#### [Description of the task]
In the data below, find the line containing "手游专题 (800, 185)", then set down that line and every later line up to and including the line containing "[button] (479, 1755)", exactly.

#### [Data records]
:::

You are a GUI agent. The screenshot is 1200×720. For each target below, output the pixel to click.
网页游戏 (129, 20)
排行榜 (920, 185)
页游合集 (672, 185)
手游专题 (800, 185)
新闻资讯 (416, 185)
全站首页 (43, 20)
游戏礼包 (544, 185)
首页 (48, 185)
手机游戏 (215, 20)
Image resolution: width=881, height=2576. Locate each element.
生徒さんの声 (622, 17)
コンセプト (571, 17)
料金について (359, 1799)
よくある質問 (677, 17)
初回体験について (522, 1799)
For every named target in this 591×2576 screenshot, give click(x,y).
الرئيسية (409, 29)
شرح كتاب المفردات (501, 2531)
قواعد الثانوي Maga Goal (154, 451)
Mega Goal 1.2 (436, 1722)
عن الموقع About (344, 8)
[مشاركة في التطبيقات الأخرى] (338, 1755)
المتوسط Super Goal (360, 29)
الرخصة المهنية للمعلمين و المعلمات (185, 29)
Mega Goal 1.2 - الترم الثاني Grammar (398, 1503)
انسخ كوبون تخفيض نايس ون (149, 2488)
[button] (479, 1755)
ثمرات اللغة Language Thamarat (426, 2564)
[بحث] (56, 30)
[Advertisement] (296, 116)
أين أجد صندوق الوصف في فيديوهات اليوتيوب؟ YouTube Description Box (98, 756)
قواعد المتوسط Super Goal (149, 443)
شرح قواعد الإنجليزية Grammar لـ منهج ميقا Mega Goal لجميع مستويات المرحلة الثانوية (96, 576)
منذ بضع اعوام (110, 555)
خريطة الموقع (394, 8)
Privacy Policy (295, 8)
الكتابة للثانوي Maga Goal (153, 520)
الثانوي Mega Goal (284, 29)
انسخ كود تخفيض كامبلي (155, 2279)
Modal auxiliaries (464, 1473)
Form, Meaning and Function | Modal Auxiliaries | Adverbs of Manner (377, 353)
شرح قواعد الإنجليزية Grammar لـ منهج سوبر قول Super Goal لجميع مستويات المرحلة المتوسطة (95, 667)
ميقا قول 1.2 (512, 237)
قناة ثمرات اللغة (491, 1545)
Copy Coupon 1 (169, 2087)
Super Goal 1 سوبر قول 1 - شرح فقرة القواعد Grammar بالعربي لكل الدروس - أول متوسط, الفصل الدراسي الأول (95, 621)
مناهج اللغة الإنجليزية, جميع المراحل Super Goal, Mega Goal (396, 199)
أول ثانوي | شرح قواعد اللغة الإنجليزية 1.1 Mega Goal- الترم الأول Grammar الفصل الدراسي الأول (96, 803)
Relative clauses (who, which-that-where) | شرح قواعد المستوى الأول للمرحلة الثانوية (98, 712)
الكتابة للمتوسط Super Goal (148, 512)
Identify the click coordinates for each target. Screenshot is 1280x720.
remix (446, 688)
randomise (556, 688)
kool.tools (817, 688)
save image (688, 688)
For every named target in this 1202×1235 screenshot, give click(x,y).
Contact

:::

#### [Result]
手游专题 (800, 185)
新闻资讯 (416, 185)
全站首页 (43, 20)
游戏礼包 (544, 185)
首页 (48, 185)
手机游戏 (215, 20)
Image resolution: width=881, height=2576. Locate each element.
生徒さんの声 (622, 17)
コンセプト (571, 17)
料金について (359, 1799)
よくある質問 (677, 17)
初回体験について (522, 1799)
For every named target in this 591×2576 screenshot, give click(x,y).
الرئيسية (409, 29)
شرح كتاب المفردات (501, 2531)
قواعد الثانوي Maga Goal (154, 451)
Mega Goal 1.2 (436, 1722)
عن الموقع About (344, 8)
[مشاركة في التطبيقات الأخرى] (338, 1755)
المتوسط Super Goal (360, 29)
الرخصة المهنية للمعلمين و المعلمات (185, 29)
Mega Goal 1.2 - الترم الثاني Grammar (398, 1503)
انسخ كوبون تخفيض نايس ون (149, 2488)
[button] (479, 1755)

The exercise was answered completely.